■ **Required work**:
All lines holding the string "Seek" should be copied from the data below.

Segment Start: Data provided

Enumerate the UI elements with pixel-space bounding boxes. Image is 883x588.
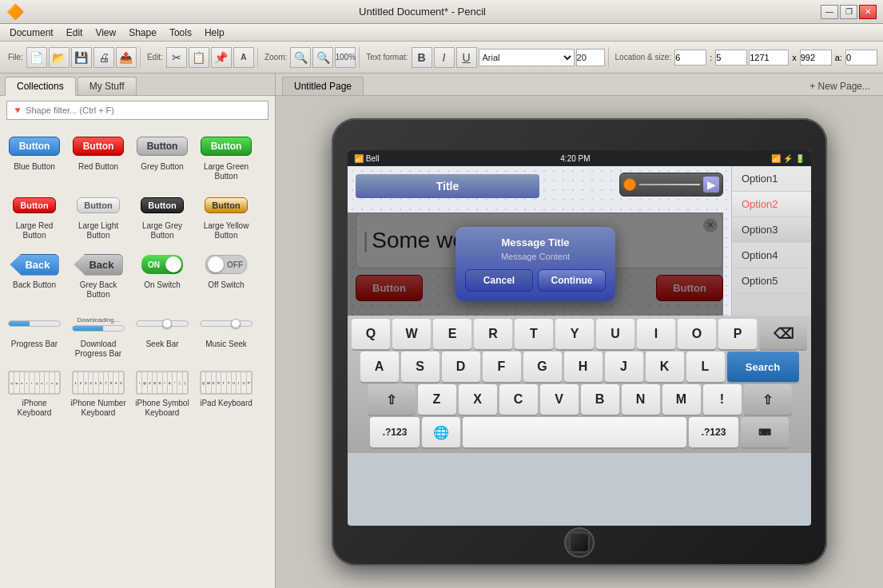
iphone-keyboard-shape[interactable]: qwe rty uio p iPhone Keyboard: [3, 364, 66, 422]
key-l[interactable]: L: [686, 352, 725, 382]
key-y[interactable]: Y: [555, 319, 594, 349]
cut-button[interactable]: ✂: [166, 47, 187, 68]
key-i[interactable]: I: [637, 319, 675, 349]
ipad-keyboard-shape[interactable]: QWE RTY UIO P iPad Keyboard: [195, 364, 257, 422]
download-progress-shape[interactable]: Downloading... Download Progress Bar: [67, 305, 129, 363]
key-backspace[interactable]: ⌫: [759, 319, 807, 349]
location-x-input[interactable]: [674, 50, 706, 66]
back-button-shape[interactable]: Back Back Button: [3, 246, 66, 304]
sidebar-item-option1[interactable]: Option1: [732, 166, 811, 192]
grey-button-shape[interactable]: Button Grey Button: [131, 128, 193, 185]
paste-button[interactable]: 📌: [211, 47, 232, 68]
large-red-button-shape[interactable]: Button Large Red Button: [3, 187, 66, 244]
key-v[interactable]: V: [540, 384, 579, 415]
copy-button[interactable]: 📋: [189, 47, 209, 68]
zoom-out-button[interactable]: 🔍: [312, 47, 333, 68]
key-space[interactable]: [463, 417, 686, 447]
my-stuff-tab[interactable]: My Stuff: [78, 77, 137, 95]
key-number-sym-right[interactable]: .?123: [689, 417, 738, 447]
music-seek-shape[interactable]: Music Seek: [195, 305, 257, 363]
key-number-sym-left[interactable]: .?123: [370, 417, 420, 447]
restore-button[interactable]: ❐: [840, 5, 857, 19]
italic-button[interactable]: I: [434, 47, 455, 68]
key-n[interactable]: N: [622, 384, 660, 415]
sidebar-item-option2[interactable]: Option2: [732, 192, 811, 217]
shape-filter-input[interactable]: [6, 101, 268, 120]
open-file-button[interactable]: 📂: [49, 47, 70, 68]
dialog-continue-button[interactable]: Continue: [538, 269, 606, 292]
iphone-symbol-keyboard-shape[interactable]: !@# $%^ &*( ) iPhone Symbol Keyboard: [131, 364, 193, 422]
font-size-input[interactable]: [576, 49, 605, 66]
red-button-shape[interactable]: Button Red Button: [67, 128, 129, 185]
new-page-button[interactable]: + New Page...: [803, 79, 877, 93]
format-button[interactable]: A: [233, 47, 254, 68]
key-k[interactable]: K: [646, 352, 684, 382]
key-b[interactable]: B: [581, 384, 619, 415]
ipad-segmented-control[interactable]: ▶: [619, 173, 723, 197]
key-d[interactable]: D: [442, 352, 480, 382]
large-green-button-shape[interactable]: Button Large Green Button: [195, 128, 257, 185]
key-f[interactable]: F: [483, 352, 521, 382]
width-input[interactable]: [749, 50, 789, 66]
key-w[interactable]: W: [392, 319, 431, 349]
on-switch-shape[interactable]: ON On Switch: [131, 246, 193, 304]
large-light-button-shape[interactable]: Button Large Light Button: [67, 187, 129, 244]
collections-tab[interactable]: Collections: [5, 77, 76, 96]
menu-view[interactable]: View: [89, 26, 122, 40]
font-family-select[interactable]: Arial: [479, 49, 575, 66]
save-file-button[interactable]: 💾: [71, 47, 92, 68]
key-a[interactable]: A: [360, 352, 399, 382]
key-exclaim[interactable]: !: [703, 384, 742, 415]
bold-button[interactable]: B: [412, 47, 432, 68]
key-shift-left[interactable]: ⇧: [368, 384, 416, 415]
key-globe[interactable]: 🌐: [422, 417, 460, 447]
key-search[interactable]: Search: [727, 352, 799, 382]
key-h[interactable]: H: [564, 352, 603, 382]
seek-bar-shape[interactable]: Seek Bar: [131, 305, 193, 363]
large-grey-button-shape[interactable]: Button Large Grey Button: [131, 187, 193, 244]
key-dismiss[interactable]: ⌨: [741, 417, 789, 447]
menu-document[interactable]: Document: [3, 26, 60, 40]
key-j[interactable]: J: [605, 352, 643, 382]
iphone-number-keyboard-shape[interactable]: 123 456 789 0 iPhone Number Keyboard: [67, 364, 129, 422]
menu-help[interactable]: Help: [198, 26, 231, 40]
menu-shape[interactable]: Shape: [122, 26, 163, 40]
key-q[interactable]: Q: [352, 319, 390, 349]
key-t[interactable]: T: [515, 319, 553, 349]
off-switch-shape[interactable]: OFF Off Switch: [195, 246, 257, 304]
menu-tools[interactable]: Tools: [163, 26, 198, 40]
print-button[interactable]: 🖨: [93, 47, 114, 68]
zoom-in-button[interactable]: 🔍: [290, 47, 311, 68]
key-r[interactable]: R: [474, 319, 512, 349]
angle-input[interactable]: [845, 50, 877, 66]
height-input[interactable]: [800, 50, 832, 66]
underline-button[interactable]: U: [456, 47, 477, 68]
zoom-reset-button[interactable]: 100%: [335, 47, 356, 68]
grey-back-button-shape[interactable]: Back Grey Back Button: [67, 246, 129, 304]
key-u[interactable]: U: [596, 319, 634, 349]
key-p[interactable]: P: [718, 319, 757, 349]
key-g[interactable]: G: [523, 352, 562, 382]
sidebar-item-option5[interactable]: Option5: [732, 268, 811, 294]
export-button[interactable]: 📤: [116, 47, 137, 68]
large-yellow-button-shape[interactable]: Button Large Yellow Button: [195, 187, 257, 244]
location-y-input[interactable]: [715, 50, 747, 66]
menu-edit[interactable]: Edit: [60, 26, 89, 40]
ipad-home-button[interactable]: [564, 527, 595, 558]
sidebar-item-option4[interactable]: Option4: [732, 243, 811, 268]
close-button[interactable]: ✕: [859, 5, 877, 19]
blue-button-shape[interactable]: Button Blue Button: [3, 128, 66, 185]
key-c[interactable]: C: [499, 384, 538, 415]
dialog-cancel-button[interactable]: Cancel: [465, 269, 533, 292]
untitled-page-tab[interactable]: Untitled Page: [282, 77, 364, 95]
key-z[interactable]: Z: [418, 384, 456, 415]
key-e[interactable]: E: [433, 319, 471, 349]
key-m[interactable]: M: [662, 384, 701, 415]
key-o[interactable]: O: [678, 319, 716, 349]
minimize-button[interactable]: —: [821, 5, 838, 19]
key-s[interactable]: S: [401, 352, 440, 382]
key-x[interactable]: X: [459, 384, 497, 415]
progress-bar-shape[interactable]: Progress Bar: [3, 305, 66, 363]
key-shift-right[interactable]: ⇧: [744, 384, 792, 415]
new-file-button[interactable]: 📄: [26, 47, 47, 68]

Segment End: Data provided

■ **Written answer**:
music-seek-shape[interactable]: Music Seek: [195, 305, 257, 363]
seek-bar-shape[interactable]: Seek Bar: [131, 305, 193, 363]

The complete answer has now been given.